» **RECORDS SUPPLIED**:
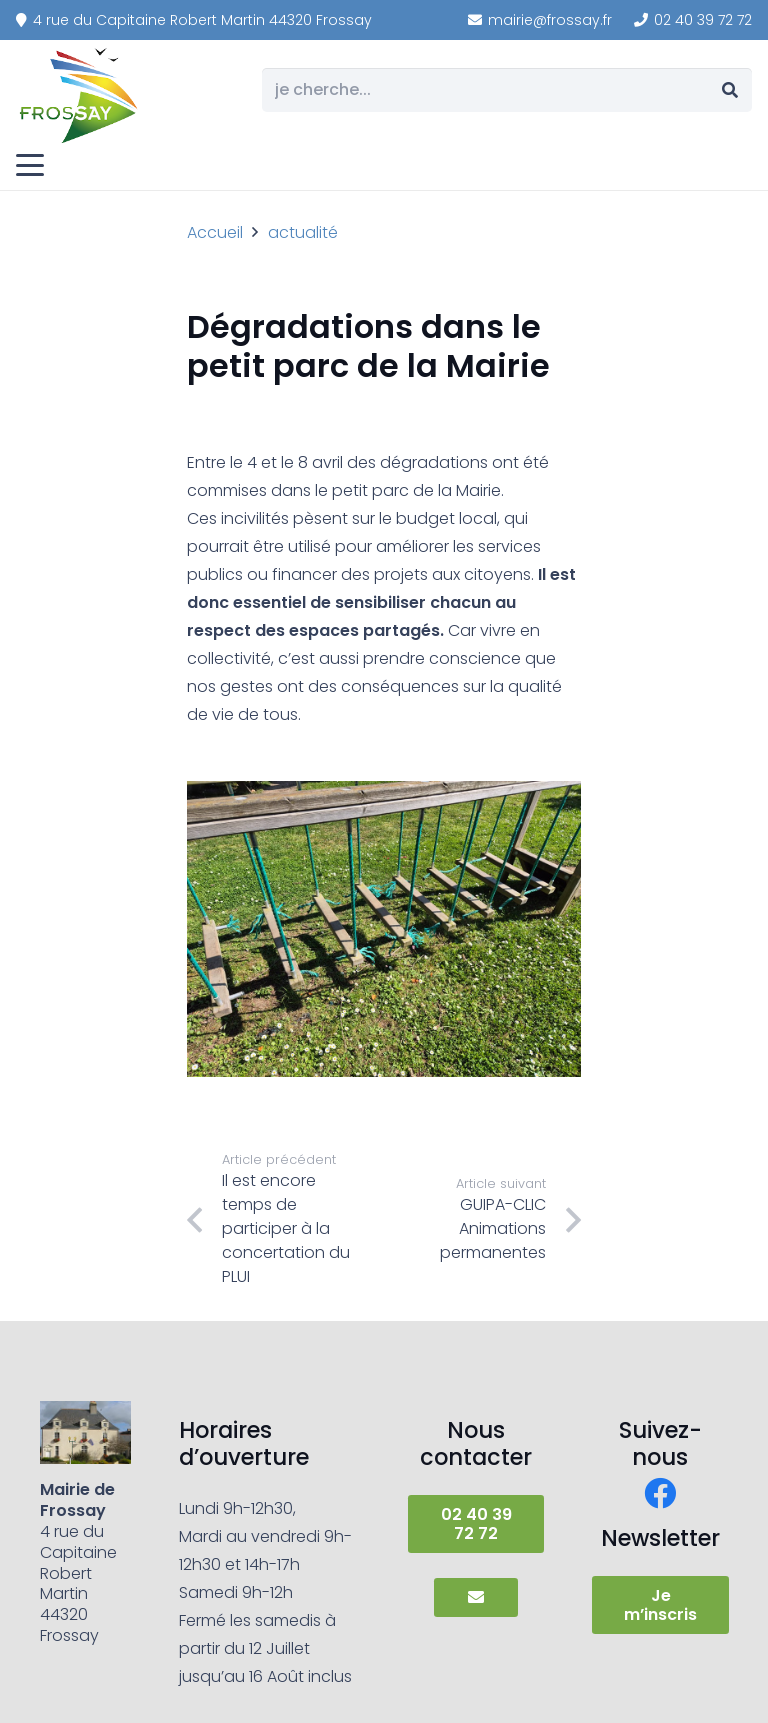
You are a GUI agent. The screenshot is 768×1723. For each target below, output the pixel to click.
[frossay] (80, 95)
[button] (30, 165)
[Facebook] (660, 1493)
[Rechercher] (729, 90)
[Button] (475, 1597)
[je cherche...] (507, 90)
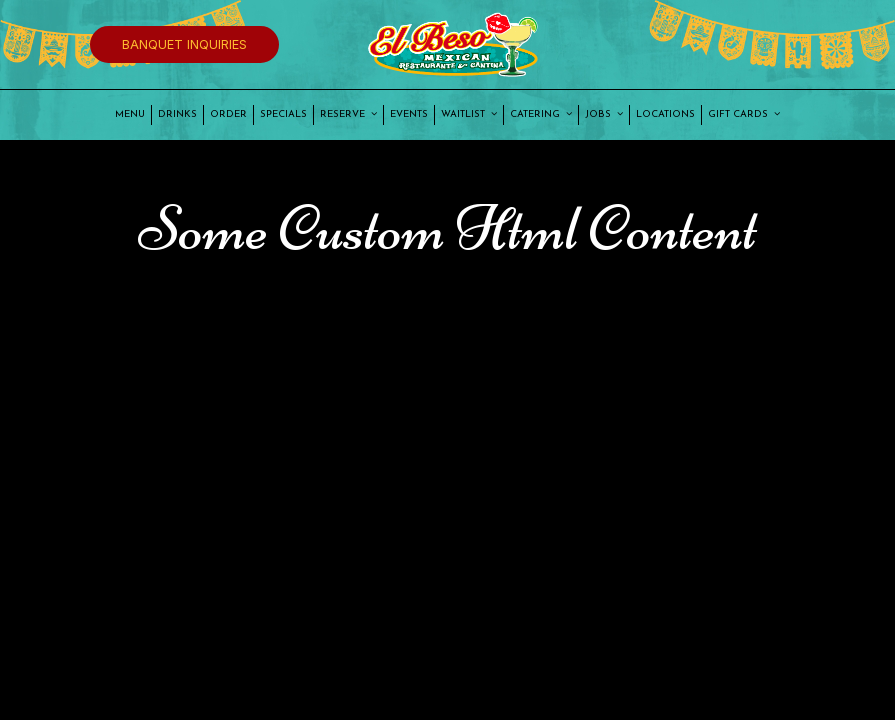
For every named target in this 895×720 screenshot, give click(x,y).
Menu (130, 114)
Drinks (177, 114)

» **INSTRUCTIONS TO FOLLOW**: Please report every line in the entries above that holds the string "screenshot".

» **RESULT OF THE TASK**:
You are a GUI agent. The screenshot is 768×1723. For each target below, output the pixel to click.
For every named target in this 895×720 screenshot, give click(x,y).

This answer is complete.